Born out of published research from Furman University Professor Julian Reed, ActivEd has developed an online tool for teachers to integrate multisensory learning into their classrooms. The angel investment will allow ActivEd to further build out the company’s first product – a kindergarten-through-second-grade tool called Walkabouts – as well as expand their sales reach among educators, said co-founder Matt Ferebee.

“The investment takes us further from a friends and family round to mature the company from the product side,” said Ferebee, who said Walkabouts targets a field of 80,000 public school candidates. “The biggest barrier is there are teachers and educators out there that just don’t know about it.”

Ferebee said the company plans to incrementally add programs for third, fourth and fifth grade, but will continue to build out and sell Walkabouts for now.

More than 60 members participated in the investment, representing Greenville-based Upstate Carolina Angel Network, Columbia-based Capital Angels, Spartanburg Angels and Asheville Angels, as well as investment from The Palmetto Fund that co-invests alongside those groups. Angel investors from Anderson Angels and Charleston-based Lowcountry Angel Network may join in the future, said South Carolina Angel Network Director Paul Clark.
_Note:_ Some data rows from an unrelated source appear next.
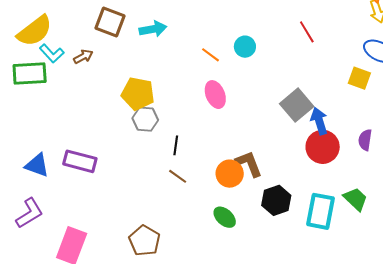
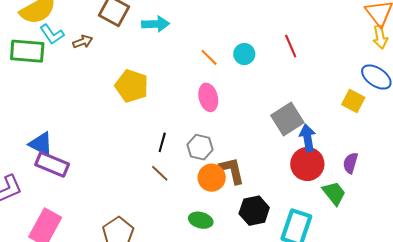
red line: (307, 32) -> (291, 46), moved
gray hexagon: (145, 119) -> (200, 147), moved
purple rectangle: (80, 161) -> (52, 164), moved
blue triangle: (37, 165) -> (41, 144), moved
green trapezoid: (356, 199) -> (334, 193), moved
green ellipse: (225, 217) -> (201, 220), turned -35

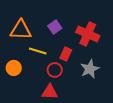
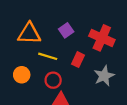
red circle: (55, 70) -> (53, 80), moved

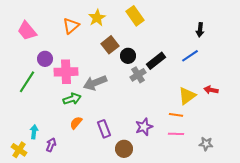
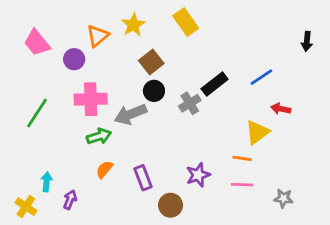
black arrow: (200, 30) -> (307, 41), moved
black circle: (128, 56) -> (154, 91), moved
purple circle: (45, 59) -> (74, 59), moved
red arrow: (211, 90) -> (281, 109), moved

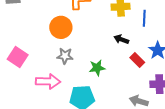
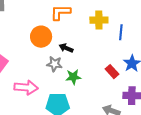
black arrow: (121, 39) -> (66, 48), moved
gray star: (65, 56) -> (54, 64), moved

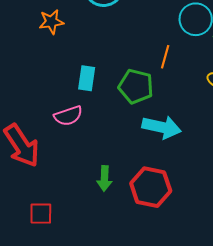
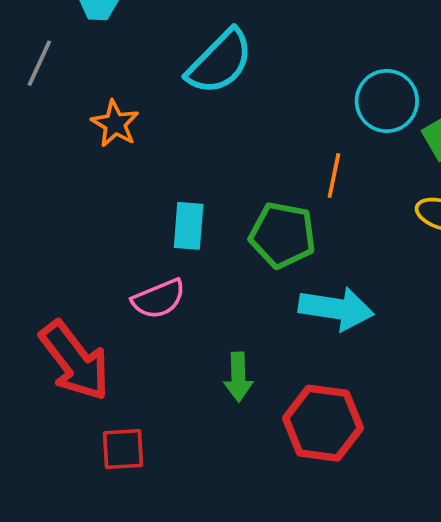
orange star: (51, 22) -> (115, 124), turned -30
green arrow: (104, 179) -> (238, 377), moved
red square: (41, 214) -> (123, 449), moved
The investment was the first from recently-formed Spartanburg Angels, and also represented one of the first state-wide syndicated investments, which is unusual for angel groups, said Clark. The syndicated approach allows angel groups to more efficiently vet potential investment companies, and can also help startups save time and have more access to capital, he said.

“The angel group would typically do a pretty extensive vetting process,” he said. “But in this one, one group can use the previous group’s vetting to make it more efficient.”
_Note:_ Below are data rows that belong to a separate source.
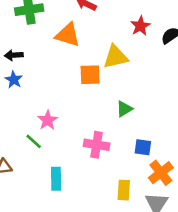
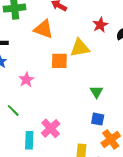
green triangle: (124, 109) -> (96, 92), moved, turned -32
pink star: (48, 120) -> (26, 80), moved
pink cross: (97, 145) -> (51, 128), moved, turned 36

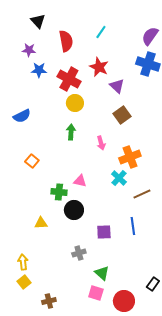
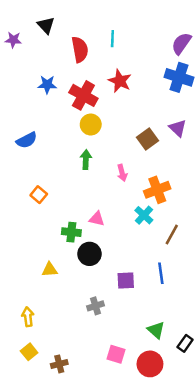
cyan line: (101, 32) -> (112, 39), moved, turned -32
purple star: (29, 50) -> (13, 40), moved
purple triangle: (117, 86) -> (178, 128), moved
brown line: (142, 194) -> (172, 235), turned -36
green triangle: (102, 273) -> (156, 330), moved
yellow square: (24, 282) -> (29, 352), moved

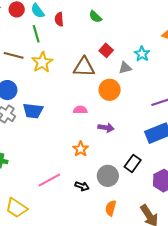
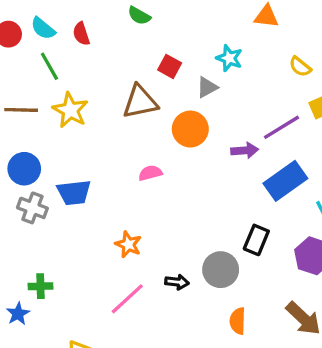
purple arrow: (106, 128) -> (245, 150), moved
orange star: (81, 149) -> (128, 244), moved
black arrow: (82, 186) -> (177, 282), moved

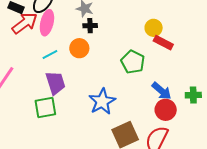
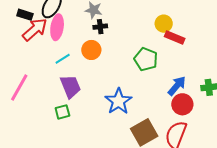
blue arrow: (162, 91) -> (177, 86), turned -85
green square: (45, 108) -> (62, 112), size x0.7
Clark said ActivEd was unique in that it uses movement to help students understand concepts, rather than simply using movement as a break from learning. “There were some people that do fitness for kids, and some people that do education, but none that we found that do teaching through actual movement,” he said. “In the next five years, the goal is for them to be selling their product in 10,000 schools across the U.S.”

South Carolina Research Authority invested $200,000 in ActivEd through its SCRA Technology Ventures’ SC Launch program in October, but previously was funded by friends and family, said Ferebee. Other team members include Brewster Crosby and Dayton Johnson, as well as a network of independent sales representatives and partners.